Rain gauge observations, originally recorded at 1-minute intervals, are quality-controlled and aggregated to 10-minute accumulations prior to merging. Radar inputs are obtained from the nationwide composite reflectivity product provided by KMA. To ensure temporal consistency in the merged precipitation fields, a radar–gauge bias correction scheme is applied in which scaling factors are updated at 10-minute intervals during precipitation events and constrained relative to preceding time steps. This approach reduces spurious temporal variability while maintaining sensitivity to evolving precipitation systems.
Residual differences between bias-corrected radar estimates and gauge observations are interpolated using a Residual Radial Basis Function (RRBF) method. The method models spatially structured residuals to preserve fine-scale radar-derived variability while incorporating gauge-based corrections. The entire merging procedure is computationally efficient, requiring approximately one minute per 10-minute analysis, which supports near-real-time implementation.

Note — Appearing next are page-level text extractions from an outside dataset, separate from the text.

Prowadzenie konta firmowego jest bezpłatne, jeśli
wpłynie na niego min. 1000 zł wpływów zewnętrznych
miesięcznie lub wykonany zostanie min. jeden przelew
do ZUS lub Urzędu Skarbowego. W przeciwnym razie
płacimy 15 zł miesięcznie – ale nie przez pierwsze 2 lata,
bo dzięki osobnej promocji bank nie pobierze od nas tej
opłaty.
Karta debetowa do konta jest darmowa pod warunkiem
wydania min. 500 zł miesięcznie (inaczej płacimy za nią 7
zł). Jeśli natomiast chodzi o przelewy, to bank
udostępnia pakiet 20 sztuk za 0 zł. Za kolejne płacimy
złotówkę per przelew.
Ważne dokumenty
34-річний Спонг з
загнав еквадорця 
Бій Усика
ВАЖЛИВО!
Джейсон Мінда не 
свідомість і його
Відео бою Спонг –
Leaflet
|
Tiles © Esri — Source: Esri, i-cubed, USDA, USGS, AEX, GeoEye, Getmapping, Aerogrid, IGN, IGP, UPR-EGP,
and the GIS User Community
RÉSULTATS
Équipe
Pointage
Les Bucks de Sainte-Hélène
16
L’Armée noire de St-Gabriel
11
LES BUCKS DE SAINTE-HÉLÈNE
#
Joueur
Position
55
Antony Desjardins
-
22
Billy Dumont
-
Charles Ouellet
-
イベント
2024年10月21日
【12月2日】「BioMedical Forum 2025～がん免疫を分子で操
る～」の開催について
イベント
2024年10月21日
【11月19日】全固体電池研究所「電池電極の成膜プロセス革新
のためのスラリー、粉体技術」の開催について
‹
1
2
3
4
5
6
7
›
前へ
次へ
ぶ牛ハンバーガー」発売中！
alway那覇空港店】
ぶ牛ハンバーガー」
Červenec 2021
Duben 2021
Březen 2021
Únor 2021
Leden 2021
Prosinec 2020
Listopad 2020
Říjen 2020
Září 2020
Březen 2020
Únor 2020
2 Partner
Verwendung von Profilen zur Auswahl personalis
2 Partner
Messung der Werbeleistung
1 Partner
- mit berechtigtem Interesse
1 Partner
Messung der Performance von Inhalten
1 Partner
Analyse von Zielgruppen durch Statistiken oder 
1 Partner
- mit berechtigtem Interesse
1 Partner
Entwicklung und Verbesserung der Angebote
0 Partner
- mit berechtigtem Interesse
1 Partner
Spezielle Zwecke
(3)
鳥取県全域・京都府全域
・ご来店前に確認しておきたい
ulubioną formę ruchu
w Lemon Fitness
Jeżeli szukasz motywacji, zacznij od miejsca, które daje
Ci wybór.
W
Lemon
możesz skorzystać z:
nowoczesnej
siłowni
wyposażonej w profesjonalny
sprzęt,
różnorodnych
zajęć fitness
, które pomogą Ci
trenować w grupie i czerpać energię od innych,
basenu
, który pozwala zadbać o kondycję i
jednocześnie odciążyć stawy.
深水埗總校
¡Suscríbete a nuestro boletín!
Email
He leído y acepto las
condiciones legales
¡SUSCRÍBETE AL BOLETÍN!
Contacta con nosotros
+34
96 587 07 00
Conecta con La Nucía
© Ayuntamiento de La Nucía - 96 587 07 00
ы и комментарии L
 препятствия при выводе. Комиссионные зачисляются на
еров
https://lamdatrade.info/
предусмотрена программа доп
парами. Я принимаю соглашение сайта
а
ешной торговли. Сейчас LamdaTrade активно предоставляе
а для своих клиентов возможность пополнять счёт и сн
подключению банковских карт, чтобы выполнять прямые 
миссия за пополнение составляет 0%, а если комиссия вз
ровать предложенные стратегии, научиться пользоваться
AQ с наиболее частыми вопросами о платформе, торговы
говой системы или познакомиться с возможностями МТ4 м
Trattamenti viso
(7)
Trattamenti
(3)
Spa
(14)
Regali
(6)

The dataset is evaluated through comparison with conventional geostatistical interpolation methods, with particular emphasis on bias characteristics and spatial coherence. The resulting product provides temporally continuous and spatially consistent precipitation fields suitable for hydrological applications, extreme rainfall analysis, and urban flood forecasting. The dataset, together with detailed documentation of the generation and validation procedures, is publicly available for research and operational use.